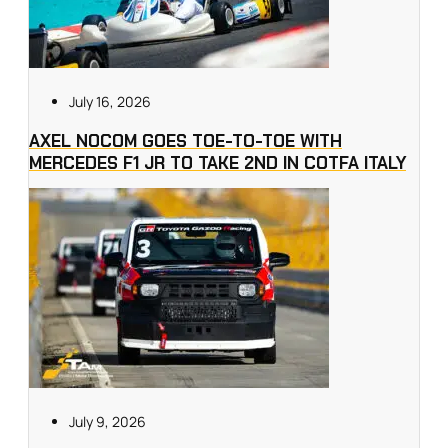
July 16, 2026
AXEL NOCOM GOES TOE-TO-TOE WITH
MERCEDES F1 JR TO TAKE 2ND IN COTFA ITALY
July 9, 2026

########

■ **PROMPT**
Copy, exactly as written, the lines above, beginning with the one that contains "AXEL NOCOM GOES TOE-TO-TOE WITH" and ending with the last.

■ **ANSWER TO THE EXERCISE**
AXEL NOCOM GOES TOE-TO-TOE WITH
MERCEDES F1 JR TO TAKE 2ND IN COTFA ITALY
July 9, 2026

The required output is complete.